In other words, Hilton recognized how important it is that its employee base mirrors its customers. A small to medium company is a microcosm of global companies like Hilton, and their customers are a microcosm of the world. So, even small to midsize businesses benefit from the creation of inclusive and equitable workplaces, and that’s just one of the areas where Tedi R. Parsons, president of The Professionals Forum, is changing things up for the better in Michigan. 

In 2016, Parsons created the Michigan Disability Empowerment Council (MiDEC) to ensure all people with disabilities have access to equitable and gainful employment. Then he conceived the Diversity Ambassador Program and realized that one man, no matter how energetic, can wear just so many hats. That realization led to Parsons merging MiDEC’s work with The Professionals Forum – and the result is a more streamlined, better equipped organization primed to introduce a number of new programs in 2018-2019. 

“The Diversity Ambassador Program will be marketed to small and midsize businesses that normally cannot afford a full-time diversity practitioner,” Parsons said. “Through the Diversity Ambassador Program, employers send a staff member for training on creating and implementing an effective diversity plan that works best for their organization.”

Even though most employers want to do the right thing, seeing the business case helps.

“More than 20 percent of today’s U.S. workforce reflects a person with a disability. That represents a largely underutilized resource for employers,” Parsons explained. “Many people with disabilities are underemployed or unemployed. Having more attention on the disability community and our shrinking labor pool has created a climate where employers are taking a serious look at hiring and retaining persons with disabilities.”

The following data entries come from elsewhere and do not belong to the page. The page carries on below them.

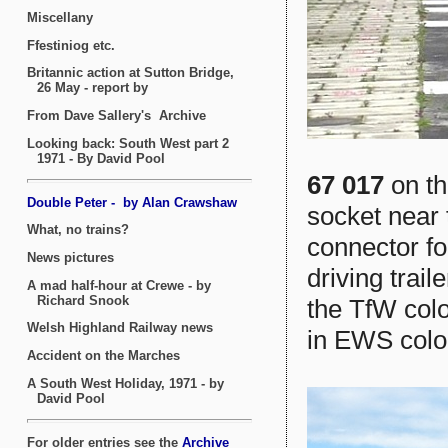
67 017
on th
socket near 
connector fo
driving trail
the TfW colo
in EWS colo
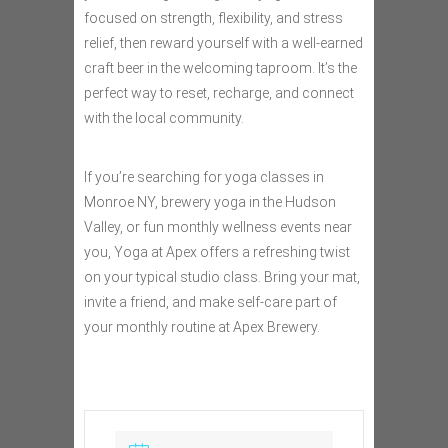
focused on strength, flexibility, and stress
relief, then reward yourself with a well-earned
craft beer in the welcoming taproom. It’s the
perfect way to reset, recharge, and connect
with the local community.
If you’re searching for yoga classes in
Monroe NY, brewery yoga in the Hudson
Valley, or fun monthly wellness events near
you, Yoga at Apex offers a refreshing twist
on your typical studio class. Bring your mat,
invite a friend, and make self-care part of
your monthly routine at Apex Brewery.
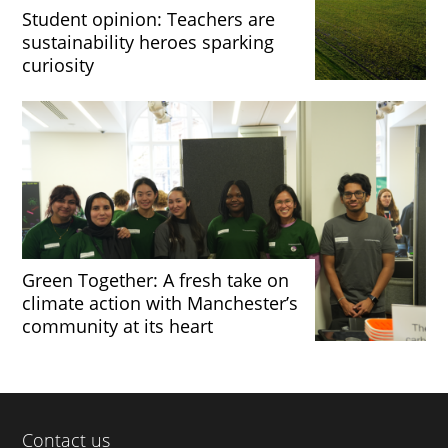
Student opinion: Teachers are
sustainability heroes sparking
curiosity
Green Together: A fresh take on
climate action with Manchester’s
community at its heart
Contact us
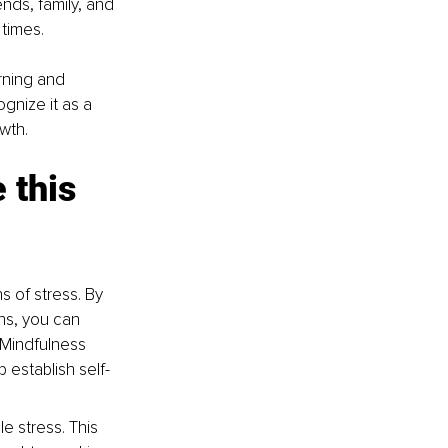
nds, family, and 
times.
rning and 
gnize it as a 
wth. 
 this 
s of stress. By 
ns, you can 
Mindfulness 
establish self-
e stress. This 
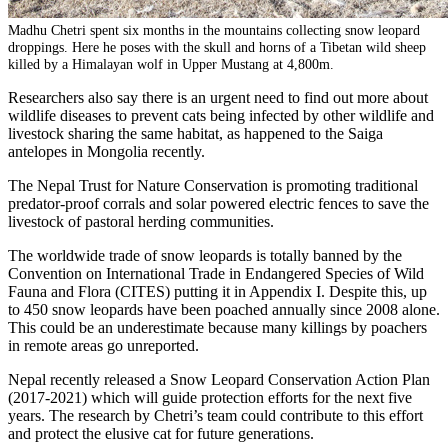
Madhu Chetri spent six months in the mountains collecting snow leopard
droppings. Here he poses with the skull and horns of a Tibetan wild sheep
killed by a Himalayan wolf in Upper Mustang at 4,800m.
Researchers also say there is an urgent need to find out more about
wildlife diseases to prevent cats being infected by other wildlife and
livestock sharing the same habitat, as happened to the Saiga
antelopes in Mongolia recently.
The Nepal Trust for Nature Conservation is promoting traditional
predator-proof corrals and solar powered electric fences to save the
livestock of pastoral herding communities.
The worldwide trade of snow leopards is totally banned by the
Convention on International Trade in Endangered Species of Wild
Fauna and Flora (CITES) putting it in Appendix I. Despite this, up
to 450 snow leopards have been poached annually since 2008 alone.
This could be an underestimate because many killings by poachers
in remote areas go unreported.
Nepal recently released a Snow Leopard Conservation Action Plan
(2017-2021) which will guide protection efforts for the next five
years. The research by Chetri’s team could contribute to this effort
and protect the elusive cat for future generations.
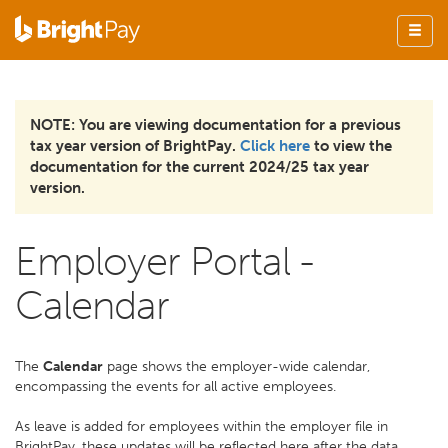
NOTE: You are viewing documentation for a previous
tax year version of BrightPay.
Click here
to view the
documentation for the current 2024/25 tax year
version.
Employer Portal -
Calendar
The
Calendar
page shows the employer-wide calendar,
encompassing the events for all active employees.
As leave is added for employees within the employer file in
BrightPay, these updates will be reflected here after the data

Through efforts such as the Diversity Ambassador Program, Parsons and his community partners teach organizations myriad skills, including how to recruit, hire and retain candidates with disabilities and strengthen inclusive language skills. The material also covers reasonable accommodations, provides a better understanding of the barriers people with disabilities encounter in the workplace and shows employers how to integrate employees with disabilities into the workplace culture.

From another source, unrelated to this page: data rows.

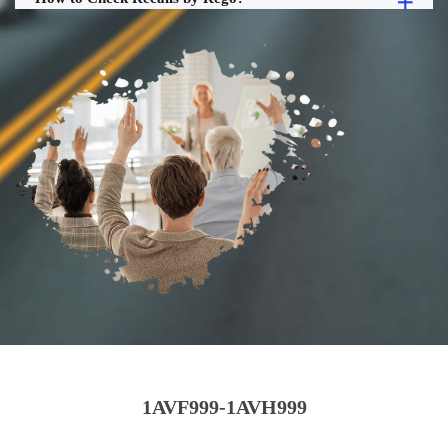
1AVF999-1AVH999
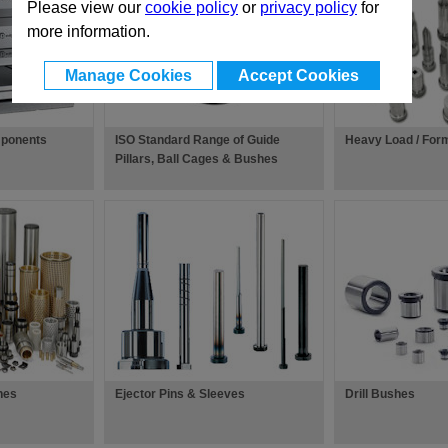
Please view our
cookie policy
or
privacy policy
for
more information.
Manage Cookies
Accept Cookies
ponents
ISO Standard Range of Guide
Heavy Load / For
Pillars, Ball Cages & Bushes
hes
Ejector Pins & Sleeves
Drill Bushes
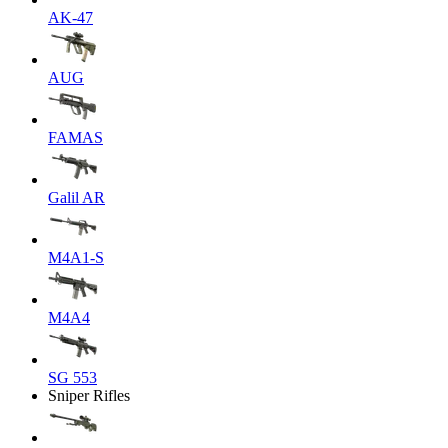
AK-47
AUG
FAMAS
Galil AR
M4A1-S
M4A4
SG 553
Sniper Rifles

“We also cover the Americans with Disabilities Act; human resources best practices; and how to extend inclusive language to staff, vendors and clients. So, a program like this doesn’t just build better relationships with potential employees, it builds bridges with other employees, businesses, vendors and clients,” said Parsons.

Another benefit of companies becoming more inclusive is that employees who had kept disabilities hidden sometimes open up about that part of their lives, which makes the workplace even more welcoming. Parsons isn’t shy about pointing out that it’s not enough for businesses to offer a paycheck and benefits package the way it once was.

“Today’s job seekers are looking for opportunities at companies because they offer a fair and equitable salary, good benefits, a great physical and creative space for actual work, and a diversified workforce,” he said. “They want to work at a company where they are valued, not only for their work, but for their differences as well. More than ever, successful organizations know that they need an educated and diverse workforce, recognizing that this impacts their overall bottom line. Additionally, top economic leaders say that the world’s highest-skilled talent are looking for places to call home where the decision-makers and innovators live, work and play. This ‘place’ has a strong mass transit system, affordable housing, diverse communities and many eminent cultural assets, including a community that is welcoming and affirming.”

The Diversity Ambassadors Program is a four-part series with the first session starting in mid-January 2019.